# Streaming on Twitch!



## SSJ3Mewtwo (Jan 3, 2017)

About to launch a Left4Dead2 game with a fellow Mewtwofur, but that means there's 2 spots open, if anyone wants to joing.  Lobby will be set to Friends Only, so tag me on Steam.

Anyone who wants to watch:  www.twitch.tv/SSJ3Mewtwo


----------



## SSJ3Mewtwo (Jan 5, 2017)

Jumping into a stream of Alien: Isolation at midnight, EST

www.twitch.tv/SSJ3Mewtwo


----------



## SSJ3Mewtwo (Jan 6, 2017)

Another stream of Alien: Isolation tongiht at midnight, EST

www.twitch.tv/SSJ3Mewtwo


----------



## Sarachaga (Jan 6, 2017)

SSJ3Mewtwo said:


> Another stream of Alien: Isolation tongiht at midnight, EST
> 
> www.twitch.tv/SSJ3Mewtwo



I've never had the guts to play this game entirely.


----------



## SSJ3Mewtwo (Jan 6, 2017)

Sarachaga said:


> I've never had the guts to play this game entirely.

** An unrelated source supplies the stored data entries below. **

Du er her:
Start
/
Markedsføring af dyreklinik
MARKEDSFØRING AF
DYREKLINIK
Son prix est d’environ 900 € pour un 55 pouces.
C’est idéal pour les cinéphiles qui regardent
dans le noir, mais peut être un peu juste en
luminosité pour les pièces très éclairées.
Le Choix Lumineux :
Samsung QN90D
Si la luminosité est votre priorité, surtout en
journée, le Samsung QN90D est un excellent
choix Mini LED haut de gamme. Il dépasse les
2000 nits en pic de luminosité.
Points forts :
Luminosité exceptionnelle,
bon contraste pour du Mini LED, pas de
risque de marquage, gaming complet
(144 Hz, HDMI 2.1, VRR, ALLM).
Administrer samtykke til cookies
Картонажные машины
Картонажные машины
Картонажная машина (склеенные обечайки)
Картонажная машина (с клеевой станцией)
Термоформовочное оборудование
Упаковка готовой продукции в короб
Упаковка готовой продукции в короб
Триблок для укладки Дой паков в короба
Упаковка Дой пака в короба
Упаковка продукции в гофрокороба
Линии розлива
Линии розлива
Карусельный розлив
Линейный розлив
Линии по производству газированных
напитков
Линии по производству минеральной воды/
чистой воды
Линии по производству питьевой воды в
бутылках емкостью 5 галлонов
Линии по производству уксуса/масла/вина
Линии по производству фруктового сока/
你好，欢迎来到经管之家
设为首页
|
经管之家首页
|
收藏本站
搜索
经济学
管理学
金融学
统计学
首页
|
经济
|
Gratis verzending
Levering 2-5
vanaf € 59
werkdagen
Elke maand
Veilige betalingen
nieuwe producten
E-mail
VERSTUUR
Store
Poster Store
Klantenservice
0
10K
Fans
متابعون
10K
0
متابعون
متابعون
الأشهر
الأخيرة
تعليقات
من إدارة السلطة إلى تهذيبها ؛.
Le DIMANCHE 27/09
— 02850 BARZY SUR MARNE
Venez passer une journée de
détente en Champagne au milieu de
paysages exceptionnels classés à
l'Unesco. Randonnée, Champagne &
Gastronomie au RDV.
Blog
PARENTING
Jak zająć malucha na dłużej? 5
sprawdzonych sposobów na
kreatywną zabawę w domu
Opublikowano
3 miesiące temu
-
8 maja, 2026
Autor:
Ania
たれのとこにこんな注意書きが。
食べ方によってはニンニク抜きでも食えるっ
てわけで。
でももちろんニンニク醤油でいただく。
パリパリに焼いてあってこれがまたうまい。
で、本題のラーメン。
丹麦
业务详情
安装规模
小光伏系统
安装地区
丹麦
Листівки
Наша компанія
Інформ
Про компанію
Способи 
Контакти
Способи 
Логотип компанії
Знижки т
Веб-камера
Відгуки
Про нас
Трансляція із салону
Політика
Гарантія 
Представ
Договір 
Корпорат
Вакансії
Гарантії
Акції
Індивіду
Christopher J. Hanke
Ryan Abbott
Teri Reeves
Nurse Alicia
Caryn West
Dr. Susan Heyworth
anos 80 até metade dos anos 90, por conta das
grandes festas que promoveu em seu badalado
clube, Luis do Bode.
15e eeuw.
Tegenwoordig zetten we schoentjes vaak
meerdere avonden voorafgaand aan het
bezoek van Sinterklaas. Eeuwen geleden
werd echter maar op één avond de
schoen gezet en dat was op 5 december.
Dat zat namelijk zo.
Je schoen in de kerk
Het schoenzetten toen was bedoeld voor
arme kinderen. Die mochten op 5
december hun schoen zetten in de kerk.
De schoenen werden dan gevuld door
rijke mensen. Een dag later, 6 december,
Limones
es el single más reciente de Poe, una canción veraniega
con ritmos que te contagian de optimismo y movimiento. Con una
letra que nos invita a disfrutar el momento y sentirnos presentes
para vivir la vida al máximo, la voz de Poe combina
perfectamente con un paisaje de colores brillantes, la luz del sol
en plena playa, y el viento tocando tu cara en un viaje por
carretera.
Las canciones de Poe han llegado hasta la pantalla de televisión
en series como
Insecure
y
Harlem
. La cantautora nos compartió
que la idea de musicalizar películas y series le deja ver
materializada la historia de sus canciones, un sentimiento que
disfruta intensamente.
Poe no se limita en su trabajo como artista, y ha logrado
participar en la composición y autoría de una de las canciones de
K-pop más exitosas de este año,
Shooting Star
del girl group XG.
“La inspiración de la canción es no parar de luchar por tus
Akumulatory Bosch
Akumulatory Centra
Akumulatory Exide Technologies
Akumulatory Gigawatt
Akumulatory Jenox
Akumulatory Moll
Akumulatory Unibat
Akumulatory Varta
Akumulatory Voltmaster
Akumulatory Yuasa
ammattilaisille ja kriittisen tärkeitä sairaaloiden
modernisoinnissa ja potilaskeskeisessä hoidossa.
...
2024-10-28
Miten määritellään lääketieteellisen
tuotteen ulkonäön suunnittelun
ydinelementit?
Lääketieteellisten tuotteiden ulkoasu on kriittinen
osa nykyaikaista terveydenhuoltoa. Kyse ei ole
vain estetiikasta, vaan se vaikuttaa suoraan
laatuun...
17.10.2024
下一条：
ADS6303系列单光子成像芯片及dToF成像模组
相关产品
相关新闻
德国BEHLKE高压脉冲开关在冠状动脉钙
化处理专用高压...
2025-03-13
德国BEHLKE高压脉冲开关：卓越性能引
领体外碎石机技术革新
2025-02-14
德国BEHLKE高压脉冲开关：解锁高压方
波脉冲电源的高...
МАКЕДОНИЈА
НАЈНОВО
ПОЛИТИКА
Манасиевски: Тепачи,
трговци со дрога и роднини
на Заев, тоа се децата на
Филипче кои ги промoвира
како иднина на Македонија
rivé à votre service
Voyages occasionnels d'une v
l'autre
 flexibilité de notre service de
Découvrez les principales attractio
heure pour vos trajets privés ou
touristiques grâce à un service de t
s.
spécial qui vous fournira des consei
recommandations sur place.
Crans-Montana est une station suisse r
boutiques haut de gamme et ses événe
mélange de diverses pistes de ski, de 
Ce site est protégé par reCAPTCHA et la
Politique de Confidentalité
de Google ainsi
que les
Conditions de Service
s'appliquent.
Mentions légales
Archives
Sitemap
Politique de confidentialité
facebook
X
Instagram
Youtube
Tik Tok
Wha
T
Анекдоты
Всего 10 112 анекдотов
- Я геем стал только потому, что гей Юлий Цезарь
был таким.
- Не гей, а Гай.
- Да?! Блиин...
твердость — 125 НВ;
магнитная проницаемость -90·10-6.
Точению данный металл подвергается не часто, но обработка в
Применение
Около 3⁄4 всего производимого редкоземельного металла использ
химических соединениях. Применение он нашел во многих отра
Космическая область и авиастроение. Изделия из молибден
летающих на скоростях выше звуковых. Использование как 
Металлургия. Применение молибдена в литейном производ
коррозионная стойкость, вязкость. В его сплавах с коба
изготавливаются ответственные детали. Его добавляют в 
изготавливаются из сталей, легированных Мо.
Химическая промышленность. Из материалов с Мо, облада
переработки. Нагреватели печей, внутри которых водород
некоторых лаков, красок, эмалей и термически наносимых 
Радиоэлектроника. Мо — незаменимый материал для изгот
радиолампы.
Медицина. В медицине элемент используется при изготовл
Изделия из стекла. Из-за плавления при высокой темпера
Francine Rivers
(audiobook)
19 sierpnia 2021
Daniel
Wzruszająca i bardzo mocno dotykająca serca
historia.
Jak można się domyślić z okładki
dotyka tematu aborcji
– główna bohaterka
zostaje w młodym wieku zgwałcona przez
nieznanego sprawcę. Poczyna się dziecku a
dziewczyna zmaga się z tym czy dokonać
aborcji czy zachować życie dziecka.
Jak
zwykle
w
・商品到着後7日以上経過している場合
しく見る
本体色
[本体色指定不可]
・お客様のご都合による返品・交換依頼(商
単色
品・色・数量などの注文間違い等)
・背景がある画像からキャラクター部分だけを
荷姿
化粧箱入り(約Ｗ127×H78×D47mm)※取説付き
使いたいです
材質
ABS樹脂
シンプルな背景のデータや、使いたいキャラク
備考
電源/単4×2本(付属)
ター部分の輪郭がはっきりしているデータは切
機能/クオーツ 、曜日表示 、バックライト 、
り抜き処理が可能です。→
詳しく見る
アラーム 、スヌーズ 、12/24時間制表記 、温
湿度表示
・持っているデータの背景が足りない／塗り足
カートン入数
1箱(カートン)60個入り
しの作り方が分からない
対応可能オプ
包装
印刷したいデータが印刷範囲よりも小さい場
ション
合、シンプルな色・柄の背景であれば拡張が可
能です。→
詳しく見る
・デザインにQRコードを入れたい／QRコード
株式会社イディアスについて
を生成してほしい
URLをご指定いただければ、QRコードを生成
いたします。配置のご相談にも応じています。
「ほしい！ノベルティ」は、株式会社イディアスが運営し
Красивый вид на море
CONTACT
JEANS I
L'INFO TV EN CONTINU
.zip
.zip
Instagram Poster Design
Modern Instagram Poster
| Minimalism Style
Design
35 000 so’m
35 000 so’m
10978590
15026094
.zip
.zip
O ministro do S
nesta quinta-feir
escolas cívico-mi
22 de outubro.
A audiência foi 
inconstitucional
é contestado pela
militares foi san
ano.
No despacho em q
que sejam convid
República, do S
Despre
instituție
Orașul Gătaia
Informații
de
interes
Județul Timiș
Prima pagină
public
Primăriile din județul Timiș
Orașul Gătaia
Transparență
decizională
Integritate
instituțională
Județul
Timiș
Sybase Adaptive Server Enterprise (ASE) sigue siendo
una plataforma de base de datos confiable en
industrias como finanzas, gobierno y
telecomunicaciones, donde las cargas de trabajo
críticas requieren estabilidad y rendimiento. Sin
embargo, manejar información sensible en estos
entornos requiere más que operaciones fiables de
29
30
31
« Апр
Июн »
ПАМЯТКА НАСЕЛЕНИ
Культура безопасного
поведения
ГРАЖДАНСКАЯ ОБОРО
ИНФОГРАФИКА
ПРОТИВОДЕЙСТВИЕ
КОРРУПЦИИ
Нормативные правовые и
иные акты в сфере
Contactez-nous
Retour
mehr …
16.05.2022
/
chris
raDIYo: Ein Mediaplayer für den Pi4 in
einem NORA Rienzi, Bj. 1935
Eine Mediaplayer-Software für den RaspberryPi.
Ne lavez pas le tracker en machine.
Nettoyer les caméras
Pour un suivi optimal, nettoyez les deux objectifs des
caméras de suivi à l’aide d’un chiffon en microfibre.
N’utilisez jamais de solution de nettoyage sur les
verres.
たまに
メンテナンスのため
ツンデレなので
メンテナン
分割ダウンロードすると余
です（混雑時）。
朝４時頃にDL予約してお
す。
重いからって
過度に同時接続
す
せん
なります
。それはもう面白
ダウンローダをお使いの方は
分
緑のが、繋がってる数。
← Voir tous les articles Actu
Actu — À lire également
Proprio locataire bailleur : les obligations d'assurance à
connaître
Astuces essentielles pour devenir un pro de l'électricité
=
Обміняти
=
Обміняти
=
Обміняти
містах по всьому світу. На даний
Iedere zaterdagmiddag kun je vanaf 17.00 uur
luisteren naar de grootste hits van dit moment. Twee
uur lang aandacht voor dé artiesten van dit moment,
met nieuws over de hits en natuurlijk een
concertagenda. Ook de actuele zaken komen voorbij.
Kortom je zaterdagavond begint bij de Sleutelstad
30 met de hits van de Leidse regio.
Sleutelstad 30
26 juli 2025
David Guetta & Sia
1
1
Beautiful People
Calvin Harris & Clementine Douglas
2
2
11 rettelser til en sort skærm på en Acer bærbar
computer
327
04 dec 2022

I was scared so bad on a number of scenes that I jumped away from my desk multiple times (and I use a standing desk, so yes, it was a very real jump), and been so creeped out about going around the next corner that I had to steel myself for it.

This play-through is for a very specific purpose of getting to Mission 14 as quickly as possible though, and I've beaten the game on Hard, so it's not as creepy.

But damn, the Drone is still a bloody troll.


----------



## Sarachaga (Jan 6, 2017)

God, I launched the stream with my sound at max.


----------



## SSJ3Mewtwo (Jan 7, 2017)

Sarachaga said:


> God, I launched the stream with my sound at max.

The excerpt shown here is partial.